(Vraiment) pas envie de rentrer
Chaque année c'est la même chose: à peine la dernière sonnerie a-t-elle retenti que les supermarchés commencent déjà à faire le plein de fournitures, que nous sommes abreuvés par les reportages bidons sur le pouvoir d'achat de la pauvre mère de famille qui n'arrive pas à joindre les deux bouts pour acheter les fournitures de sa progéniture chérie, condamnée du coup à prendre ses cours sur un pauvre cahier pchit pchitpasdemarque... Rien que ça, ça m'exaspère à tel point que j'en viens à me demander si je ne vais pas remiser définitivement ma télé dans le garage familial.

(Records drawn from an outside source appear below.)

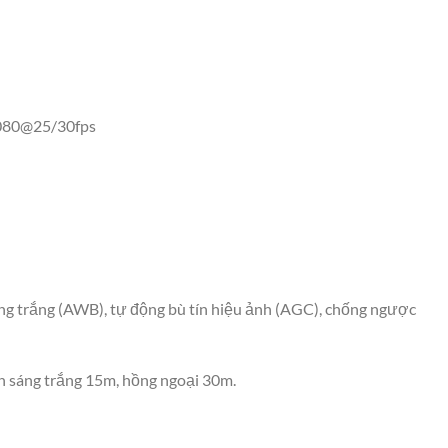
1080@25/30fps
g trắng (AWB), tự động bù tín hiệu ảnh (AGC), chống ngược
h sáng trắng 15m, hồng ngoại 30m.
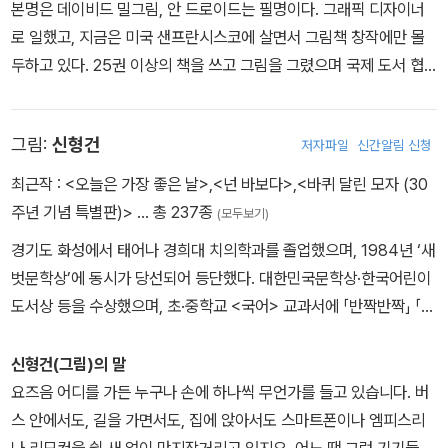
본명은 데이비드 밀그림, 안 드로이드는 필명이다. 그래픽 디자이너
로 일했고, 지금은 미국 샌프란시스코에 살면서 그림책 창작에만 몰
두하고 있다. 25권 이상의 책을 쓰고 그림을 그렸으며 국제 도서 협
회에서 선정하는 어린이 도서상을 받은 바 있다.
그림:
신형건
저자파일
신간알림 신청
최근작 :
<오늘은 가장 좋은 날>
,
<넌 바보다>
,
<바퀴 달린 모자 (30
주년 기념 특별판)>
… 총 237종
(모두보기)
경기도 화성에서 태어나 경희대 치의학과를 졸업했으며, 1984년 ‘새
벗문학상’에 동시가 당선되어 등단했다. 대한민국문학상·한국어린이
도서상 등을 수상했으며, 초·중학교 <국어> 교과서에 「반짝반짝」 「지
구 들기」 「넌 바보다」 등 11편의 시가 실렸다. 지은 책으로 동시집 『거
인들이 사는 나라』 『나는 나는 1학년』, 옮긴 책으로 『사랑해 사랑해
신형건(그림)의 말
사랑해』 『친구를 모두 잃어버리는 방법』 『핫 도그』 등이 있다.
요즈음 어디를 가든 누구나 손에 하나씩 무언가를 들고 있습니다. 버
스 안에서도, 길을 가면서도, 집에 앉아서도 스마트폰이나 엠피스리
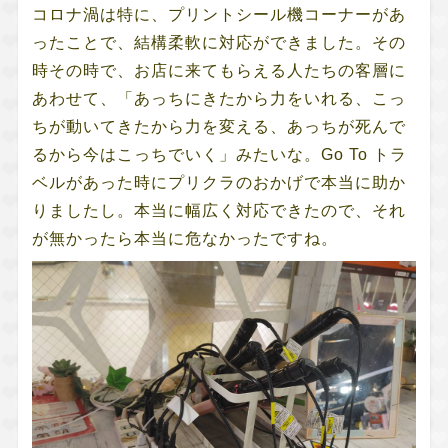
コロナ渦は特に、プリントシール機コーナーがあ
ったことで、結構柔軟に対応ができました。その
時その時で、お店に来てもらえる人たちの客層に
あわせて、「あっちにきたから力をいれる、こっ
ちが動いてきたから力を変える、あっちが死んで
るから今はこっちでいく」みたいな。Go To トラ
ベルがあった時にプリクラのおかげで本当に助か
りましたし。本当に幅広く対応できたので、それ
が無かったら本当に危なかったですね。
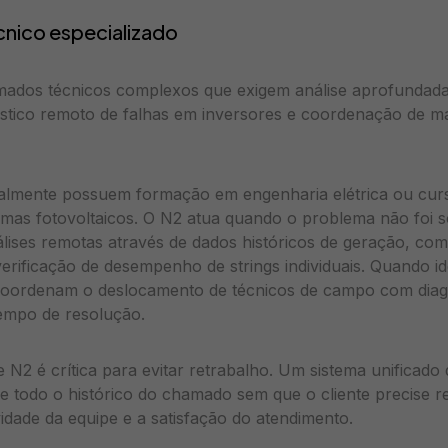
écnico especializado
mados técnicos complexos que exigem análise aprofundada
stico remoto de falhas em inversores e coordenação de m
eralmente possuem formação em engenharia elétrica ou cur
emas fotovoltaicos. O N2 atua quando o problema não foi 
álises remotas através de dados históricos de geração, c
verificação de desempenho de strings individuais. Quando i
, coordenam o deslocamento de técnicos de campo com diag
tempo de resolução.
e N2 é crítica para evitar retrabalho. Um sistema unificado
se todo o histórico do chamado sem que o cliente precise r
dade da equipe e a satisfação do atendimento.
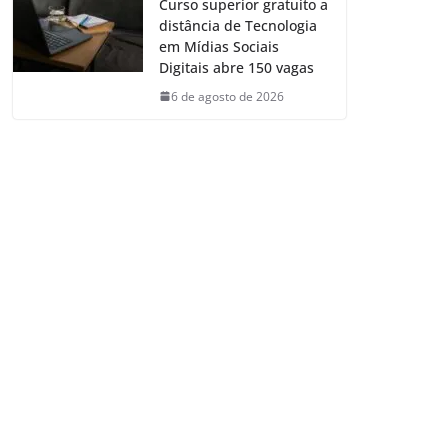
Curso superior gratuito a
distância de Tecnologia
em Mídias Sociais
Digitais abre 150 vagas
6 de agosto de 2026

Mais là, l'heure est grave: dans un peu plus de dix jours, c'est la rentrée, et je suis déjà fatigué.
Un prof fatigué, me direz-vous, ça tient presque de l'oxymore ! Comment un prof peut-il être fatigué, et surtout de quoi peut-il être déjà fatigué ?
Pas des élèves. Eux, je serais presque content de les retrouver: j'ai même déjà préparé mon programme annuel de troisième, et j'en serais presque fier (La Métamorphose, Stupeur et tremblement, Art, Electre, la première partie des Bienveillantes, groupements de textes sur la bêtise moderne, sur la guerre, sur la poésie en chanson française, sur les nouvelles américaines et sur les mauvais séducteurs), j'ai plein d'idées concernant l'oral d'histoire de l'art, sur la nouvelle merde que nous a pondue l'EN (la validation du socle commun de compétences, encore une vaste blague, j'en reparlerais à l'occasion), j'ai hâte de faire ma programmation de cinquième... Non, j'ai hâte de me mettre au travail.
Ce qui me fatigue, pour ne pas perdre de vue le propos initial, ce sont les collègues. Au risque de me répéter, je maintiens qu'il n'y a rien de plus bovin, de plus inefficace, de plus stupide qu'un troupeau de profs. C'est terrible, et à l'idée de retourner dans cette salle des profs dans laquelle il faut jouer la carte de la consensualité, passer au-dessus de la langue de vipère qui vous fait un grand sourire en vous dévisageant des pieds à la tête ("tiens, joli ton nouveau sac. Je l'aurais pris en noir, personnellement"), de celle qui ne vit que par, pour et à travers son boulot ("tu sais, je m'inquiète vraiment pour Kévin: de 15 au premier trimestre il est tombé à 14,5 au deuxième, j'appellerai ses parents dimanche après-midi"), les profs d'espagnol qui ne parlent que catalan entre eux, mes tire-au-flancs de service ("ba, tu sais, le programme, avec les élèves qu'on a, on fait ce qu'on peut, hein") et j'en passe, ma misanthropie naturelle trouve de quoi alimenter sa verve. De sorte que mes meilleurs amis sont devenus, sur mon lieu de travail, mon Ipod, le livre que je suis en train de lire, mon café et le piano de la salle de musique. Les vieux profs, aussi, à l'ancienne, me sont particulièrement sympathiques: ce sont le plus souvent les plus consciencieux.
Pardon ? Vieux con ? Oui, à force, je prendrais presque ça pour un compliment.